Crisis of consent and gender in a social dance


Over the last two weeks, it has come to light that a highly respected international lindy hop teacher abused his position in the scene and sexually abused many young women. I am dumbstruck. I am outraged. I am profoundly concerned with how we move forward as a global community. The survivors who have come forward to share their experiences are incredibly strong women and I can only empathize – but I don’t think that’s good enough. I started lindy hopping a month shy of my 19th birthday, in a scene where I was the youngest person by four years for several years. I learned from Steven Mitchell, I have friends who’s dancing was dramatically shaped by his mentorship. We have suffered a sucker punch as a community. There are far smarter people then I am having a thoughtful and vital dialogue around creating a safe space and environment where vulnerable people are protected in our scene. These conversations surround vital codes of conduct, social monitoring and tactics.

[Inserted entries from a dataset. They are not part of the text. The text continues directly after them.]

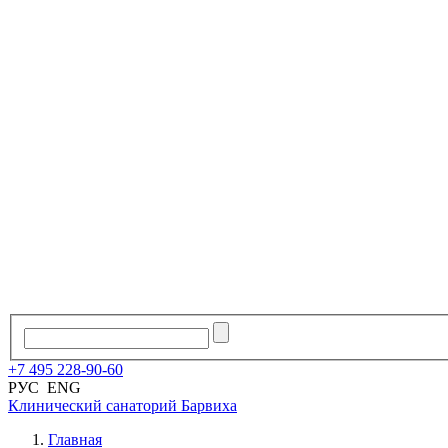
+7
495
228
-
90
-
60
РУС
ENG
Клинический санаторий
Барвиха
Главная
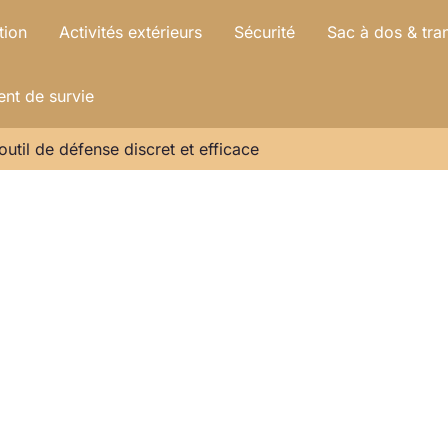
tion
Activités extérieurs
Sécurité
Sac à dos & tra
nt de survie
’outil de défense discret et efficace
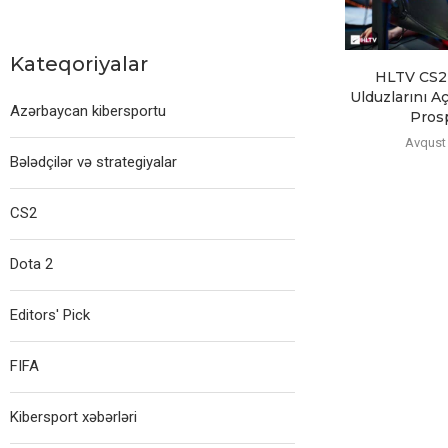
Kateqoriyalar
HLTV CS2
Ulduzlarını Aç
Azərbaycan kibersportu
Pros
Avqust 
Bələdçilər və strategiyalar
CS2
Dota 2
Editors' Pick
FIFA
Kibersport xəbərləri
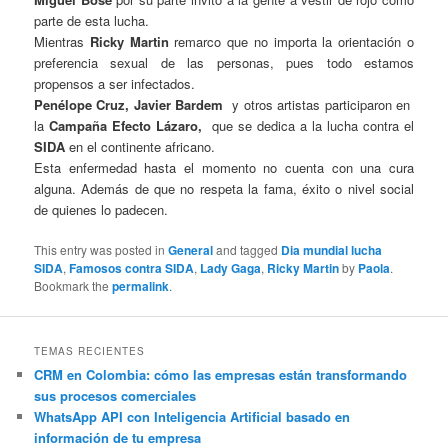
parte de esta lucha.
Mientras
Ricky Martin
remarco que no importa la orientación o
preferencia sexual de las personas, pues todo estamos
propensos a ser infectados.
Penélope Cruz, Javier Bardem
y otros artistas participaron en
la
Campaña Efecto Lázaro,
que se dedica a la lucha contra el
SIDA
en el continente africano.
Esta enfermedad hasta el momento no cuenta con una cura
alguna. Además de que no respeta la fama, éxito o nivel social
de quienes lo padecen.
This entry was posted in
General
and tagged
Dia mundial lucha
SIDA
,
Famosos contra SIDA
,
Lady Gaga
,
Ricky Martin
by
Paola
.
Bookmark the
permalink
.
TEMAS RECIENTES
CRM en Colombia: cómo las empresas están transformando
sus procesos comerciales
WhatsApp API con Inteligencia Artificial basado en
información de tu empresa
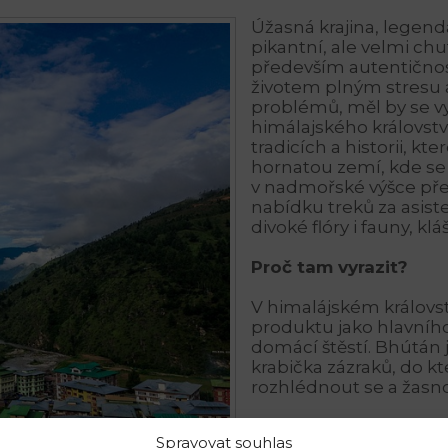
Úžasná krajina, legend
pikantní, ale velmi chut
především autentičnos
životem plným stresu 
problémů, měl by se v
himálajského královstv
tradicích a historii, kte
hornatou zemí, kde se
v nadmořské výšce př
nabídku treků za asis
divoké flóry i fauny, kl
Proč tam vyrazit?
V himalájském královs
produktu jako hlavního
domácí štěstí. Bhútán 
krabička zázraků, do kt
rozhlédnout se a žasn
Spravovat souhlas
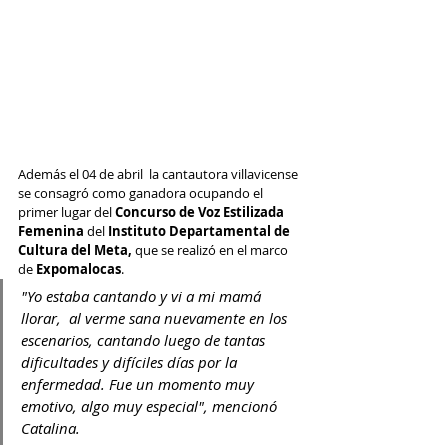
Además el 04 de abril  la cantautora villavicense 
se consagró como ganadora ocupando el 
primer lugar del 
Concurso de Voz Estilizada 
Femenina 
del 
Instituto Departamental de 
Cultura del Meta, 
que se realizó en el marco 
de 
Expomalocas
.
"Yo estaba cantando y vi a mi mamá 
llorar,  al verme sana nuevamente en los 
escenarios, cantando luego de tantas 
dificultades y difíciles días por la 
enfermedad. Fue un momento muy 
emotivo, algo muy especial", mencionó 
Catalina.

I wanted to touch on something I’ve been thinking about over the last few days that’s aligned but slightly tangential. I think we’re having a crisis of consent.  I should say that this all came about after a conversation with my teaching partner where he asked, ‘why are you a better leader, then I am a follower’? Well! When I started dancing, there were many ‘creepy old men’ in the Toronto dance scene. I learned how to lead because it meant that I could save friends from these leaders by cutting in on the next song. It was a survival skill for the social dance floor. I will say that Toronto Lindy Hop have done a strong job of hearing and reacting to community members’ concerns since this time, but why did we all have to wait years for this kind of feedback and conversation? In the 10 years I’ve been dancing, I’ve been groped, grabbed, held on to and pulled on to the dance floor. I have had men say in appropriate things to me while dancing, hold me to close and not ask consent. It is a light hearted environment where I often rely on my humour to get me away from these leaders. And it’s worked well! But I feel like I can do more. I know leaders who here in the London scene get pulled, bullied and guilted into dancing because somehow by spending their personal money and choosing to spend their free time in a ballroom entitles another person to dance with them whether or not they want too. Why can’t we say no? Why do we feel shame around calling someone out on inappropriate conduct on the social dancefloor? Why is does the responsibility fall on the organizer when it should be on each and every one of us to socially monitor each other? Dancing is sexual – we touch – but it is consensual! In that, you must ask. You must ask for a dance verbally or non-verbally (if there is a language barrier) but there is a need for consent. There is also a need for entitled behaviour to go fly a kite. If someone says no to a dance kindly, take it with grace. What if everyone led and followed and everyone valued dancing with each other regardless of gender or traditional dance role? That would be a world where there was lead and follow balance and perhaps higher understanding and empathy towards one another. How do we make this better?

I teach, I am a community leader. I have a responsibility to keep my friends and students safe.

I also have a responsibility as a woman to diminish male patriarchy on the social dance floor. We are equals in this dance. We need each other in either role. It is when we value one partner more than the other that we create the kind of power and hotbed for bad people to do bad things. I feel that we do value leaders more and there is an element of misogyny in that because leaders are often men. It’s movement after all – something that isn’t necessarily gendered. I’d love to see more performance and teaching partnerships of men dancing with men where both are agile and strong and one isn’t camp-ing up the ‘follower’ role. It feels like a bit like a panto.

I also think the conversation happening now is the most important in my and our personal dance history. How do we equalize the value of leaders and followers, how do we hold ourselves (every community member) accountable and ensure the safety of vulnerable people and what do we as a community stand for? The lindy hop community is growing and that brings more people and not all people are good – but how do we make sure we know that we have done our best to be a place where everyone can celebrate, dance and collaborate? I am having that conversation with myself and my peers and I ask you for help, guidance and your perspective.